▶ YOUR OBJECTIVE: The response has to reproduce all entries exactly while excluding their pictures.

▶ RECORDS FOR THE EXERCISE:

--- START ---

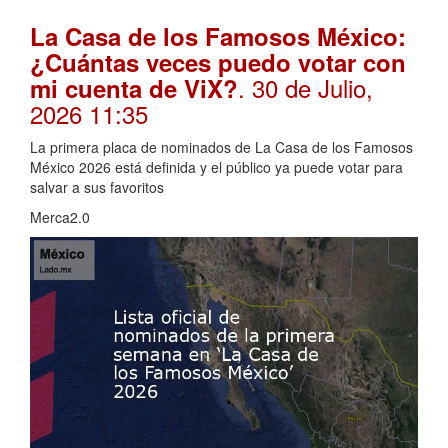
La Casa de los Famosos México:
¿Cuántas veces puedo votar con
. 30 de Julio,
mi cuenta de ViX?
2026 11:35
La primera placa de nominados de La Casa de los Famosos
México 2026 está definida y el público ya puede votar para
salvar a sus favoritos
Merca2.0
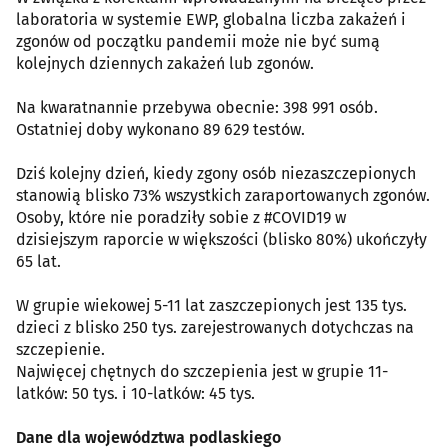
laboratoria w systemie EWP, globalna liczba zakażeń i
zgonów od początku pandemii może nie być sumą
kolejnych dziennych zakażeń lub zgonów.
Na kwaratnannie przebywa obecnie: 398 991 osób.
Ostatniej doby wykonano 89 629 testów.
Dziś kolejny dzień, kiedy zgony osób niezaszczepionych
stanowią blisko 73% wszystkich zaraportowanych zgonów.
Osoby, które nie poradziły sobie z #COVID19 w
dzisiejszym raporcie w większości (blisko 80%) ukończyły
65 lat.
W grupie wiekowej 5-11 lat zaszczepionych jest 135 tys.
dzieci z blisko 250 tys. zarejestrowanych dotychczas na
szczepienie.
Najwięcej chętnych do szczepienia jest w grupie 11-
latków: 50 tys. i 10-latków: 45 tys.
Dane dla województwa podlaskiego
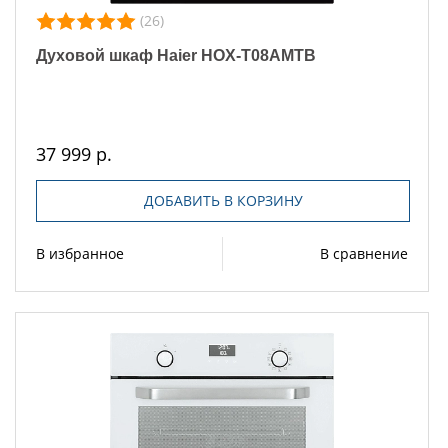
(26)
Духовой шкаф Haier HOX-T08AMTB
37 999 р.
ДОБАВИТЬ В КОРЗИНУ
В избранное
В сравнение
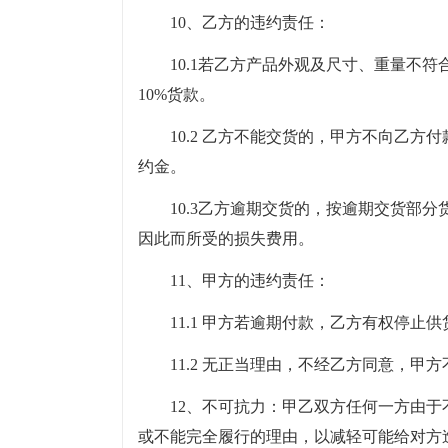
10、乙方的违约责任：
10.1若乙方产品外观及尺寸、重量不
10%货款。
10.2 乙方不能交货的，甲方不向乙方
约金。
10.3乙方逾期交货的，按逾期交货部
因此而所受的损失费用。
11、甲方的违约责任：
11.1 甲方若逾期付款，乙方有权停
11.2 无正当理由，不经乙方同意，甲
12、不可抗力：甲乙双方任何一方由
或不能完全履行的理由，以减轻可能给对方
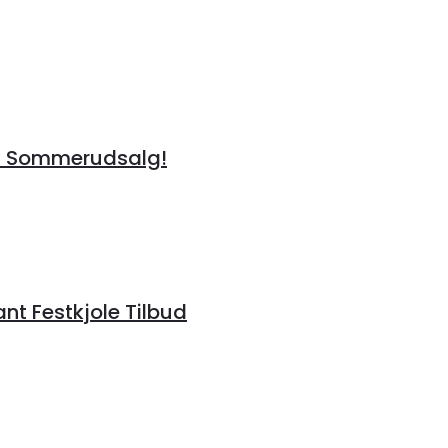
å Sommerudsalg!
ant Festkjole Tilbud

--- END ---

▶ TASK RESPONSE:
La Casa de los Famosos México:
¿Cuántas veces puedo votar con
. 30 de Julio,
mi cuenta de ViX?
2026 11:35
La primera placa de nominados de La Casa de los Famosos
México 2026 está definida y el público ya puede votar para
salvar a sus favoritos
Merca2.0
laboratoria w systemie EWP, globalna liczba zakażeń i
zgonów od początku pandemii może nie być sumą
kolejnych dziennych zakażeń lub zgonów.
Na kwaratnannie przebywa obecnie: 398 991 osób.
Ostatniej doby wykonano 89 629 testów.
Dziś kolejny dzień, kiedy zgony osób niezaszczepionych
stanowią blisko 73% wszystkich zaraportowanych zgonów.
Osoby, które nie poradziły sobie z #COVID19 w
dzisiejszym raporcie w większości (blisko 80%) ukończyły
65 lat.
W grupie wiekowej 5-11 lat zaszczepionych jest 135 tys.
dzieci z blisko 250 tys. zarejestrowanych dotychczas na
szczepienie.
Najwięcej chętnych do szczepienia jest w grupie 11-
latków: 50 tys. i 10-latków: 45 tys.
Dane dla województwa podlaskiego
(26)
Духовой шкаф Haier HOX-T08AMTB
37 999 р.
ДОБАВИТЬ В КОРЗИНУ
В избранное
В сравнение
10、乙方的违约责任：
10.1若乙方产品外观及尺寸、重量不
10%货款。
10.2 乙方不能交货的，甲方不向乙方
约金。
10.3乙方逾期交货的，按逾期交货部
因此而所受的损失费用。
11、甲方的违约责任：
11.1 甲方若逾期付款，乙方有权停
11.2 无正当理由，不经乙方同意，甲
12、不可抗力：甲乙双方任何一方由
或不能完全履行的理由，以减轻可能给对方
å Sommerudsalg!
ant Festkjole Tilbud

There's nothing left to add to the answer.